Of David Harris’ many books and articles, three are especially important and dear to me. In Our War (1996), he writes about those who resisted from a contemporary perspective and adds to the debate about who stood up. In Goliathhe writes about his early years of activism and protest. That book gave sustenance and support to many who were at the barricades, or were soon to be there. Dreams Die Hard (1982) is an engaging assessment of the Harris’ role in the civil rights movement along with Allard Lowenstein’s, and Lowenstein’s  protege Dennis Sweeney’s, activism in the civil rights era and beyond .

Here’s David Harris in his own words about the antiwar movement and his resistance to it in “I picked Prison Over Fighting in Vietnam,” New York Times, June 23, 2017):

Growing up in Fresno, Calif., I believed in “my country, right or wrong,” just like everyone I knew. I could not have anticipated that when I came of age I would realize that my country was wrong and that I would have to do something about it. When I did, everything changed for me.

I went from Fresno High School Boy of the Year 1963, Stanford Class of 1967, to Prisoner 4697-159, C Block, maximum security, La Tuna Federal Correctional Institution, near El Paso.

I was among the quarter-million to half-million men who violated the law that required us to register for military service and face deployment to Vietnam — the draft. About 25,000 of us were indicted for our disobedience, almost 9,000 convicted and 3,250 jailed. I am proud to have been one of the men who, from behind bars, helped pull our country out of its moral quagmire.

More than 400,000 soldiers resisted in one way or another. Some who resisted did not fit a description of being antiwar. About 25,000 resisters, both draft and military, left for Canada and a few other countries. An additional 25,000 men and women accompanied a resister, which in itself is quite remarkable. Imagine that level of commitment and caring for another.

Between all classes of war resisters, draft and military, it is not difficult to comprehend how the Vietnam War could not go on. Add domestic unrest and unrest within the military, in addition to human rights violations in war, and the handwriting of the war’s end was on the wall. Civil disobedience was one way in which many protested the Vietnam War.

By the war’s end in Southeast Asia, between three to five million were dead in Vietnam, Cambodia, and Laos.

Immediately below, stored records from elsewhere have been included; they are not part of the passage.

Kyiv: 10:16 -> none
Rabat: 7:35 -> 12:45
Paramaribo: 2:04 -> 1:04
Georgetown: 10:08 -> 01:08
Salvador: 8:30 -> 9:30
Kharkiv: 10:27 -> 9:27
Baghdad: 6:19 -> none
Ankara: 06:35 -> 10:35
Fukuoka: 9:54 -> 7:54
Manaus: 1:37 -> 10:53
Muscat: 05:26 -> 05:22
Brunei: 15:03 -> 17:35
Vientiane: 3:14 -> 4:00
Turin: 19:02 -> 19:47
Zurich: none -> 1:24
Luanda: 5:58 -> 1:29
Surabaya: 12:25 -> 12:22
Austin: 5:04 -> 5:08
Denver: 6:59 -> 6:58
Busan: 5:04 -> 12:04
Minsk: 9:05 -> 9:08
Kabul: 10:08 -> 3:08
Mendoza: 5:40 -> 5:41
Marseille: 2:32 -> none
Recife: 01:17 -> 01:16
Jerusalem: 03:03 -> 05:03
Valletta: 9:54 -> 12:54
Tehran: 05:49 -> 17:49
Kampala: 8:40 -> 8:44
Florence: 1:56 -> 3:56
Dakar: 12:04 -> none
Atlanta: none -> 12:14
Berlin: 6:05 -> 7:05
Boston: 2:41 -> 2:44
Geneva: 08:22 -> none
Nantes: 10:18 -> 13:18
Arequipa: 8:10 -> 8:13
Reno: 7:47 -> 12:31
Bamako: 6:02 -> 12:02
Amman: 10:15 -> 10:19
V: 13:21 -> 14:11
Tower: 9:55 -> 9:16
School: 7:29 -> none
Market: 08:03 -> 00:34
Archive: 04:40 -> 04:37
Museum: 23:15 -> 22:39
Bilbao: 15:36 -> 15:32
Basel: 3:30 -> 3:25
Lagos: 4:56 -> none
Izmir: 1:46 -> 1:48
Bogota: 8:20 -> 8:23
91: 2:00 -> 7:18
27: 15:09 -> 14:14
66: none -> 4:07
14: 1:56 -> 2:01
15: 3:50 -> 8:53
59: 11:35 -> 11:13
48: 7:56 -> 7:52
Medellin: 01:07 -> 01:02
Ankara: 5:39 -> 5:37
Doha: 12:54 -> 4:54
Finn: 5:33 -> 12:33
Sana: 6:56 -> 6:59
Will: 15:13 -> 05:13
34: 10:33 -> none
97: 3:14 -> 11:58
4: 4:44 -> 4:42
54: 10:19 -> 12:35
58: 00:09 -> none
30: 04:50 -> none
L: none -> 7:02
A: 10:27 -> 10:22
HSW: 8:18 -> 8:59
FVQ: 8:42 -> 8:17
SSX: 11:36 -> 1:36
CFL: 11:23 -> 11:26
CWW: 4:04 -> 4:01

Fifty-eight thousand soldiers from the US were dead. Unthinking anti-communism coupled with regime change and the lust for power had been temporarily spent. The so-called lessons of the Vietnam War were short-lived with Ronald Reagan and George H. W. Bush picking up where Eisenhower, Kennedy, Johnson, and Nixon had begun. Their fundamental misunderstanding of Vietnam was not seeing the right under an international agreement, the Geneva Accords, for that nation to reunify.

The Vietnam era, the war, and the antiwar movement produced people of great stature. David Harris is among those who keep on going on in conceiving and carrying out the acts of a new and better world. A better choice of heroes can’t be found!

When freedom called us
Called out our names…
And the beckon of the highway
Saw through all our useless games

Jorma Kaukonen and Tom Hobson, “Song for the North Star” (1974)

Howard Lisnoff is a freelance writer. He is the author of Against the Wall: Memoir of a Vietnam-Era War Resister (2017).